DB’s February 27th report, “100mb/d peak oil market”, was both a landmark and a disappointment. A landmark because important people pay attention to DB and because they became the first to question the conventional wisdom of range-bound oil prices. A disappointment because they pulled their punches on where they really think oil prices may go.
On Wednesday, DB had a conference call to discuss the report. The first two questioners were an Exxon Mobil (XOM) executive and a Treasury Department official. In other words, The-Powers-That-Be were paying attention. Why the fuss? Well, it was a little like the Pope saying there may not be a God after all. $150 oil by 2010.

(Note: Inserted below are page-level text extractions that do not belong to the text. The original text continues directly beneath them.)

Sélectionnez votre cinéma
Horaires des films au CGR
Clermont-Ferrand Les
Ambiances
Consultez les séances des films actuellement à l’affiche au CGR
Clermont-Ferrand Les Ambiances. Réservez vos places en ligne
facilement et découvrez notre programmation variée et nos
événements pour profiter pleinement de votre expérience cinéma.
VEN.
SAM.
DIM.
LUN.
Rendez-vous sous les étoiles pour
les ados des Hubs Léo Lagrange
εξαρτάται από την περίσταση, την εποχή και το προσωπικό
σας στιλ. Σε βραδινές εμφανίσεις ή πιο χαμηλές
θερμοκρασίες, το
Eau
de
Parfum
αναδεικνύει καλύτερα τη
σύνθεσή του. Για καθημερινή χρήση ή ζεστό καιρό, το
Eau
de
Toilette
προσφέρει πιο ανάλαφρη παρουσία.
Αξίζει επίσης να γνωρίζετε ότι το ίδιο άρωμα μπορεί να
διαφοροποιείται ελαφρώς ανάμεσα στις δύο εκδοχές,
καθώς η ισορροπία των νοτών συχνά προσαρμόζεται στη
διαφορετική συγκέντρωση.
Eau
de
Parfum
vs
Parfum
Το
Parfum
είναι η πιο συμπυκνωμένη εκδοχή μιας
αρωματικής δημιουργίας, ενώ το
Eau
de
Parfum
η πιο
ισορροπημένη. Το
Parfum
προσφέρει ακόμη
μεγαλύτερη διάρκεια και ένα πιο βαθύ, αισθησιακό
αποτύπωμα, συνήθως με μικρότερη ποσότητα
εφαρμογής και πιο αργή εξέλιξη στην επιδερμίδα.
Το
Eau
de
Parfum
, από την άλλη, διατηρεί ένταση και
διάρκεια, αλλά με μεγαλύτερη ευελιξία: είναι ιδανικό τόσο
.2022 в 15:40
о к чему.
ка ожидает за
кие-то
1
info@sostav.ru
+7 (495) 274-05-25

Heresy? Not so fast. DB, not wanting to offend clients’ comfort zones, modestly suggested they were only playing with an idea, not making a prediction. A DB analyst ended the call by saying that maybe their next intellectual excursion would explore the reasons why the oil price might drop to $30.
DB made some good points that might be news to the mainstream but probably not to my readers:
1. The U.S. economy wrung a lot of oil-intensiveness out during the ’70s oil shock when it took oil out of electricity generation and U.S. industry became much more oil-efficient. Those savings cannot be replicated no matter how high the oil price goes.
2. On the other hand, U.S. transportation is vastly inefficient and thus can and will reduce oil use as prices rise. This is the most significant available source of oil savings in the OECD world. Of course, DB probably meant to say “cars” rather than “transport”, since trucks which use 1/3rd of transport fuel do not have the same savings potential that cars do.
3. On the third hand (they are economists, after all) higher oil prices seem to have caused lower production of oil, not higher - the very subject we recently discussed here. We’ll come back to this point.
4. The greatest demand destruction from higher oil prices will be in India, China and the developing world other than oil exporters. It will cut their growth rates down by several percentage points. Sad to say DB fails to understand or at least take any note of the fact that the cruelest, if not largest, impact of higher oil prices is on poor people and poor countries around the world.
The Deutsche Bank thesis was not a prediction of supply, demand and price. Rather they said, “Look, it’s pretty clear that oil demand unconstrained by price could easily reach 100 mb/d by 2015. All liquids supply, assuming a 5% global decline rate, might also get to 100 mb/d by then. What’s the price that would destroy sufficient demand going forward so that we could live with 100 mb/d “peak”?
Without exploring alternatives they suggest that $150 might be that price and they say we may reach that price by 2010. $150 by 2010 seems to be a simple extrapolation of their view of the oil price curve of recent years. The essential idea seems to be that a $150 price is sufficient to cause the savings that the U.S. car market is capable of providing and also to squeeze substantial growth out of Chindia and related economies (but not those of the oil exporters, which we know are also growing like mad).
Why not $125 or $250? Because $150 puts oil at 10% of U.S. GDP. Why is 10% magic, not 9% or 20%? Who knows? There was a suggestion of science to DB’s use of this number, but I suspect even they would admit it was really pretty arbitrary.
Their conclusion seems to be that $150 oil could be some sort of equilibrium price that makes the world hunky-dory. Demand growth will collapse, mostly in Chindia and in the U.S. Supply might keep growing enough to meet a slowed demand requirement.
Not really much meat there.
Actually, if you read between the lines, DB is well aware that the “scenario” does not make much sense. They freely admit that if their observation #3 above is correct(essentially it’s my hoarding thesis and what they call the “second asymmetry”), then the likelihood of production ever reaching 100 mb/d is not great. In fact, they admit that even if hoarding were not becoming the guiding economic theory of oil exporting countries the world has never produced as much oil as will be required in coming years, given their assumption of a 5% decline rate.
Among the facts they ignore is that much of the increase in liquids supply will be oil that has a very low EROI compared with the past. Thus it will require a great deal of oil to make the new oil. That includes deep off-shore fields, CTL, tar sands, and biofuels. Thus, as was recently discussed here, the increase in supply causes its own dedicated increase in demand, resulting in far less effective new supply than the simple supply numbers appear to indicate.
So in effect, this report by DB is the first gentle nudge out of the nest for mainstream thinking on peak oil. It goes so far as to suggest that $100 is by no means a price ceiling and that at some point in the foreseeable future a peak in production will be reached.
But Deutsche Bank did not choose to follow the thought to its logical conclusions. DB seems to be saying the world was not created in one day and they feel their report did enough heavy lifting already. It is for someone else to completely remove the cobwebs from the eyes of conventional wisdom regarding peak oil. This was a start.